• _Task prompt_:
Below this line are records; write out exactly the lines from the one containing "parking lots, access roads, and commercial" through the one containing "erage Stripe’s global", with the pictures left out.

..............................

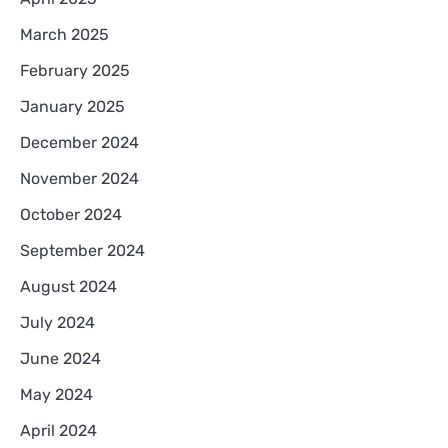
March 2025
February 2025
January 2025
December 2024
November 2024
October 2024
September 2024
August 2024
July 2024
June 2024
May 2024
April 2024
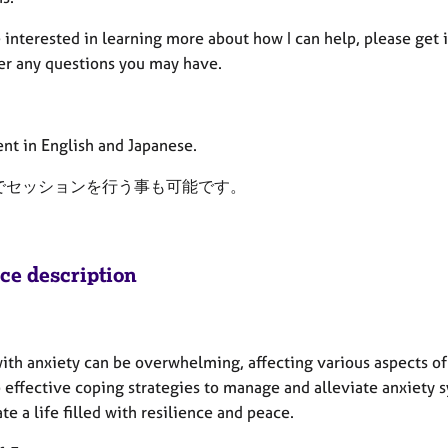
e interested in learning more about how I can help, please get 
er any questions you may have.
ent in English and Japanese.
でセッションを行う事も可能です。
ice description
ith anxiety can be overwhelming, affecting various aspects of 
 effective coping strategies to manage and alleviate anxiety 
te a life filled with resilience and peace.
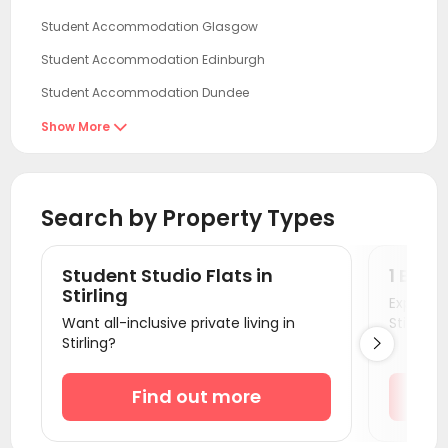
Student Accommodation Glasgow
Student Accommodation Edinburgh
Student Accommodation Dundee
Student Accommodation Aberdeen
Show More

Student Accommodation Newcastle
Student Accommodation Sunderland
Search by Property Types
Student Accommodation Durham
Student Accommodation Belfast
Student Studio Flats in
1 Bedr
Student Accommodation Lancaster
Stirling
Explore s
Want all-inclusive private living in
Stirling!
Student Accommodation Middlesbrough
Stirling?

Student Accommodation Bradford
Student Accommodation Leeds
Find out more
Student Accommodation York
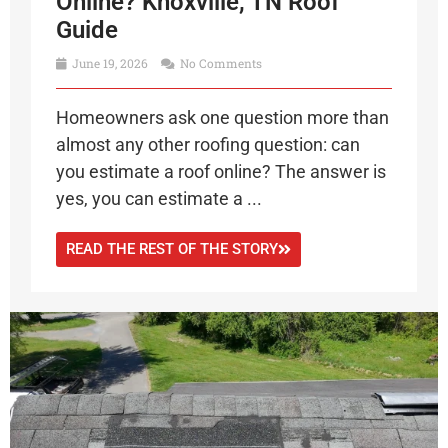
Online? Knoxville, TN Roof
Guide
June 19, 2026
No Comments
Homeowners ask one question more than
almost any other roofing question: can
you estimate a roof online? The answer is
yes, you can estimate a ...
READ THE REST OF THE STORY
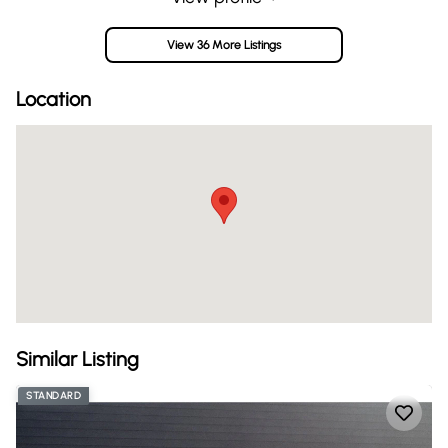
View 36 More Listings
Location
Similar Listing
STANDARD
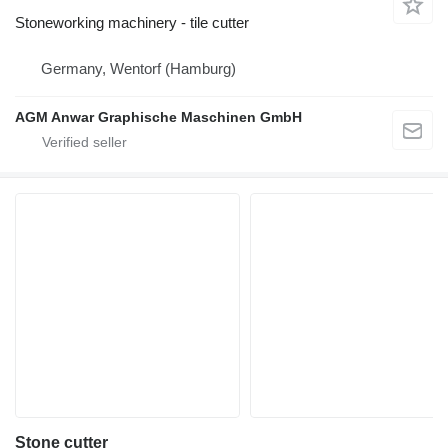
Stoneworking machinery - tile cutter
Germany, Wentorf (Hamburg)
AGM Anwar Graphische Maschinen GmbH
Stone cutter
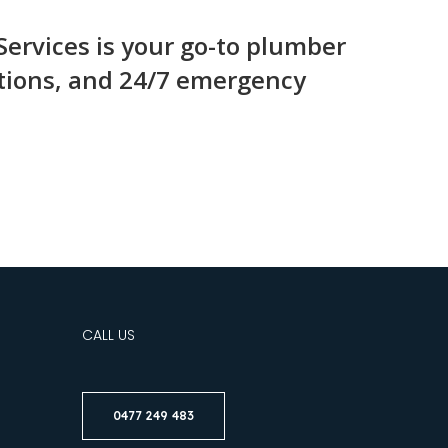
ervices is your go-to plumber
lutions, and 24/7 emergency
CALL US
0477 249 483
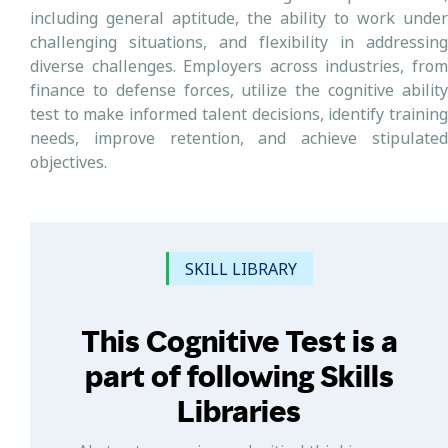
including general aptitude, the ability to work under
challenging situations, and flexibility in addressing
diverse challenges. Employers across industries, from
finance to defense forces, utilize the cognitive ability
test to make informed talent decisions, identify training
needs, improve retention, and achieve stipulated
objectives.
SKILL LIBRARY
This Cognitive Test is a
part of following Skills
Libraries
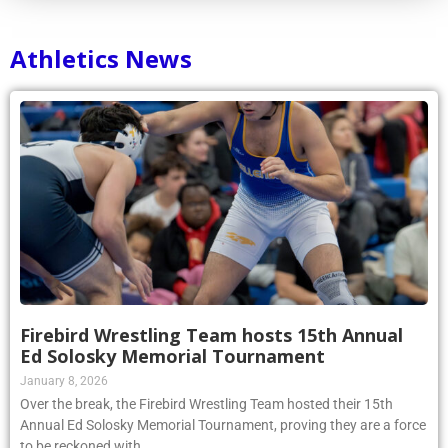
Athletics News
Firebird Wrestling Team hosts 15th Annual
Ed Solosky Memorial Tournament
January 8, 2026
Over the break, the Firebird Wrestling Team hosted their 15th
Annual Ed Solosky Memorial Tournament, proving they are a force
to be reckoned with.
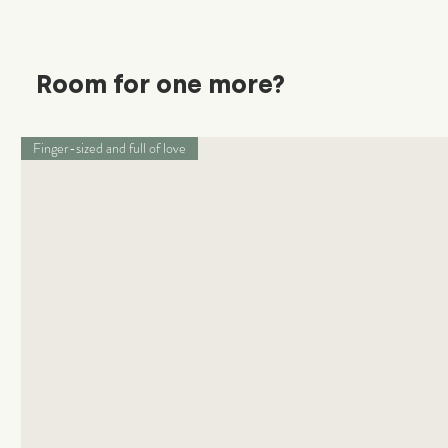
Room for one more?
Finger-sized and full of love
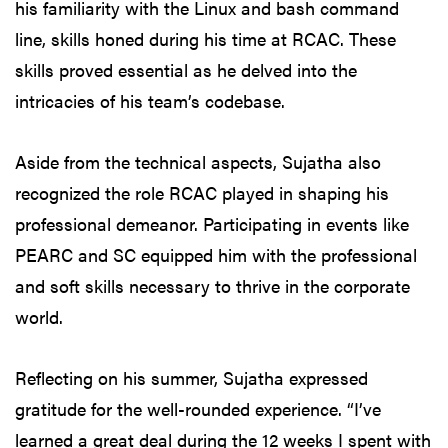
his familiarity with the Linux and bash command
line, skills honed during his time at RCAC. These
skills proved essential as he delved into the
intricacies of his team’s codebase.
Aside from the technical aspects, Sujatha also
recognized the role RCAC played in shaping his
professional demeanor. Participating in events like
PEARC and SC equipped him with the professional
and soft skills necessary to thrive in the corporate
world.
Reflecting on his summer, Sujatha expressed
gratitude for the well-rounded experience. “I’ve
learned a great deal during the 12 weeks I spent with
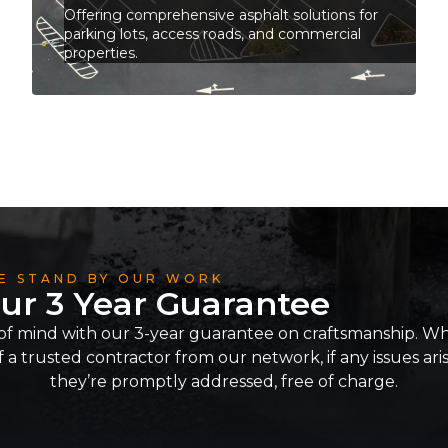
Offering comprehensive asphalt solutions for
parking lots, access roads, and commercial
properties.
E STAND BY OUR WORK
ur 3 Year Guarantee
of mind with our 3-year guarantee on craftsmanship. Whe
 a trusted contractor from our network, if any issues ari
they’re promptly addressed, free of charge.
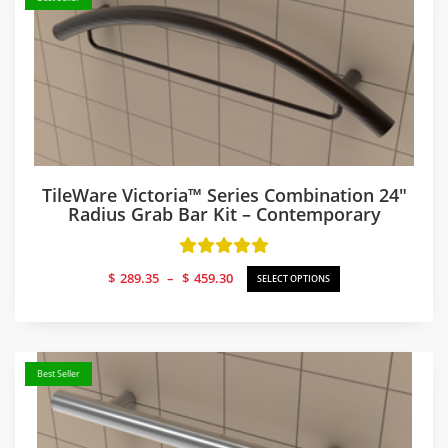
TileWare Victoria™ Series Combination 24″
Radius Grab Bar Kit – Contemporary
Price
$
289.35
–
$
459.30
SELECT OPTIONS
range:
$289.35
through
$459.30
Best Seller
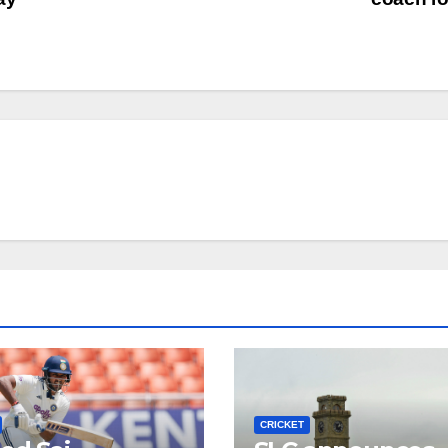
CRICKET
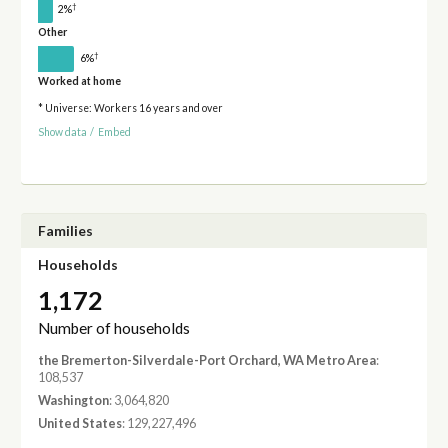
†
2%
Other
†
6%
Worked at home
* Universe: Workers 16 years and over
Show data
/
Embed
Families
Households
1,172
Number of households
the Bremerton-Silverdale-Port Orchard, WA Metro Area
:
108,537
Washington
: 3,064,820
United States
: 129,227,496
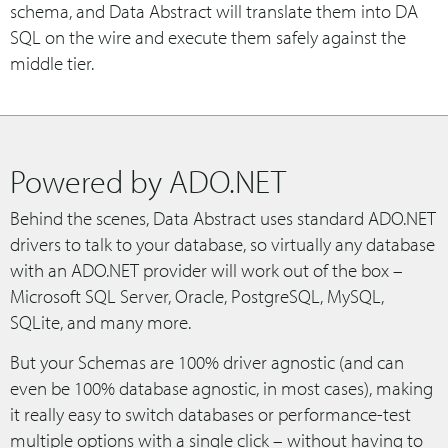
schema, and Data Abstract will translate them into DA
SQL on the wire and execute them safely against the
middle tier.
Powered by ADO.NET
Behind the scenes, Data Abstract uses standard ADO.NET
drivers to talk to your database, so virtually any database
with an ADO.NET provider will work out of the box –
Microsoft SQL Server, Oracle, PostgreSQL, MySQL,
SQLite, and many more.
But your Schemas are 100% driver agnostic (and can
even be 100% database agnostic, in most cases), making
it really easy to switch databases or performance-test
multiple options with a single click – without having to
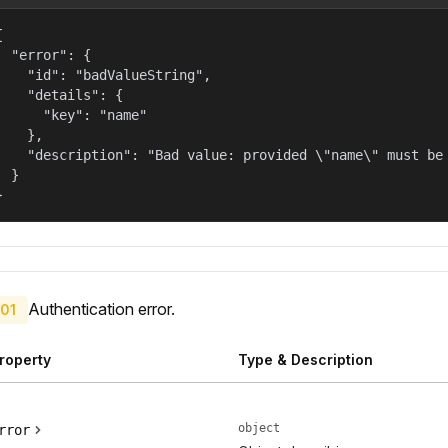


  "error": {

    "id": "badValueString",

    "details": {

      "key": "name"

    },

    "description": "Bad value: provided \"name\" must be 
  }

}
Authentication error.
01
roperty
Type & Description
object
rror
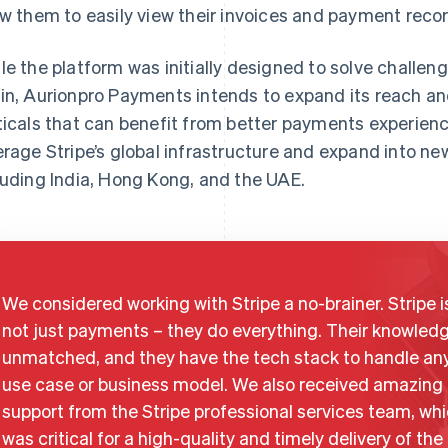
ow them to easily view their invoices and payment reco
le the platform was initially designed to solve challeng
in, Aurionpro Payments intends to expand its reach an
ticals that can benefit from better payments experien
erage Stripe’s global infrastructure and expand into ne
luding India, Hong Kong, and the UAE.
We considered working with Stripe a no-brainer. Stripe i
not just payments – they do everything. Their knowledg
unmatched, and they have the tech stack to handle an
use case or business model. We also received amazing
support from the Stripe professional services team, wh
was critical for a high-quality and timely delivery of the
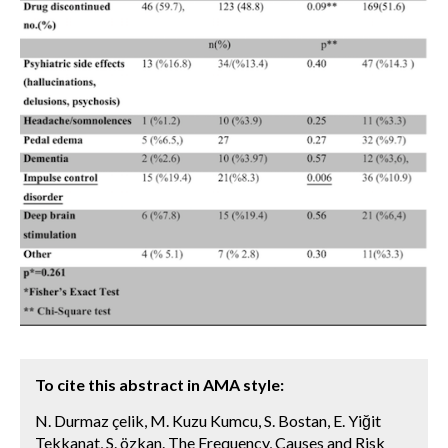
To cite this abstract in AMA style:
N. Durmaz çelik, M. Kuzu Kumcu, S. Bostan, E. Yiğit
Tekkanat, S. özkan. The Frequency, Causes and Risk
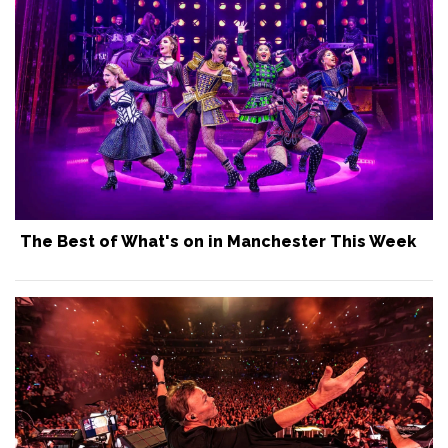
The Best of What's on in Manchester This Week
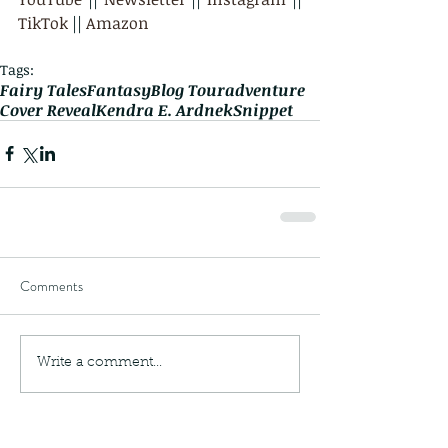
TikTok
 || 
Amazon
Tags:
Fairy Tales
Fantasy
Blog Tour
adventure
Cover Reveal
Kendra E. Ardnek
Snippet
Comments
Write a comment...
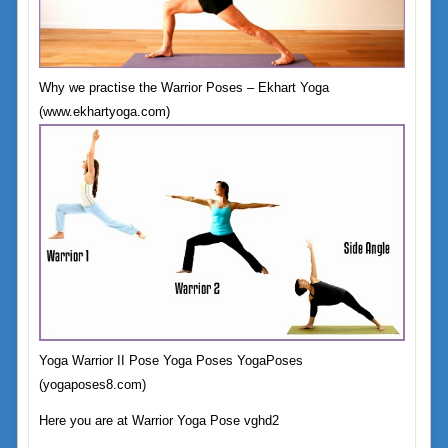
Why we practise the Warrior Poses – Ekhart Yoga
(www.ekhartyoga.com)
Yoga Warrior II Pose Yoga Poses YogaPoses
(yogaposes8.com)
Here you are at Warrior Yoga Pose vghd2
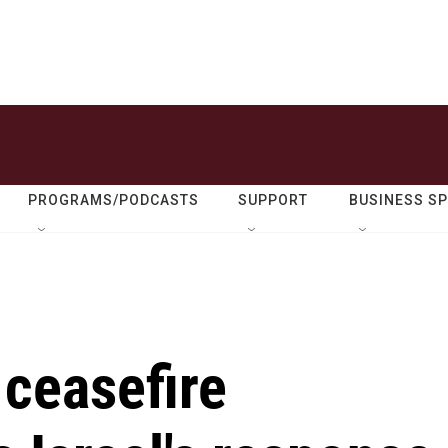
PROGRAMS/PODCASTS
SUPPORT
BUSINESS S
ceasefire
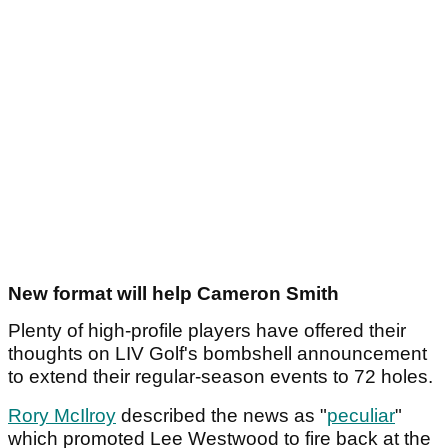
New format will help Cameron Smith
Plenty of high-profile players have offered their
thoughts on LIV Golf's bombshell announcement
to extend their regular-season events to 72 holes.
Rory McIlroy
described the news as "
peculiar
"
which promoted Lee Westwood to fire back at the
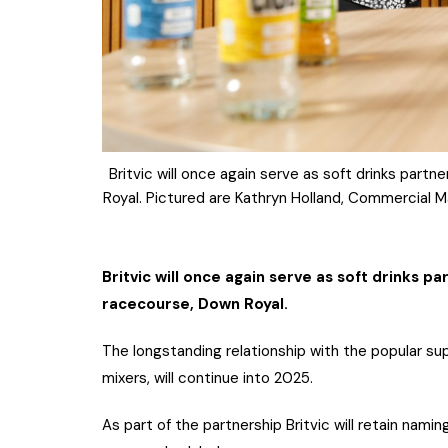
Britvic will once again serve as soft drinks part
Royal. Pictured are Kathryn Holland, Commercial M
Britvic will once again serve as soft drinks p
racecourse, Down Royal.
The longstanding relationship with the popular sup
mixers, will continue into 2025.
As part of the partnership Britvic will retain nami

..............................

• _Response area_:
parking lots, access roads, and commercial
properties.
E STAND BY OUR WORK
ur 3 Year Guarantee
of mind with our 3-year guarantee on craftsmanship. Whe
 a trusted contractor from our network, if any issues ari
they’re promptly addressed, free of charge.
TileWare Victoria™ Series Combination 24″
Radius Grab Bar Kit – Contemporary
Price
$
289.35
–
$
459.30
SELECT OPTIONS
range:
$289.35
through
$459.30
Best Seller
CRICKET
†
2%
Other
†
6%
Worked at home
* Universe: Workers 16 years and over
Show data
/
Embed
Families
Households
1,172
Number of households
the Bremerton-Silverdale-Port Orchard, WA Metro Area
:
108,537
Washington
: 3,064,820
United States
: 129,227,496
schema, and Data Abstract will translate them into DA
SQL on the wire and execute them safely against the
middle tier.
Powered by ADO.NET
Behind the scenes, Data Abstract uses standard ADO.NET
drivers to talk to your database, so virtually any database
with an ADO.NET provider will work out of the box –
Microsoft SQL Server, Oracle, PostgreSQL, MySQL,
SQLite, and many more.
But your Schemas are 100% driver agnostic (and can
even be 100% database agnostic, in most cases), making
it really easy to switch databases or performance-test
multiple options with a single click – without having to


  "error": {

    "id": "badValueString",

    "details": {

      "key": "name"

    },

    "description": "Bad value: provided \"name\" must be 
  }

}
Authentication error.
01
roperty
Type & Description
object
rror
ow them to easily view their invoices and payment reco
le the platform was initially designed to solve challeng
in, Aurionpro Payments intends to expand its reach an
ticals that can benefit from better payments experien
erage Stripe’s global infrastructure and expand into ne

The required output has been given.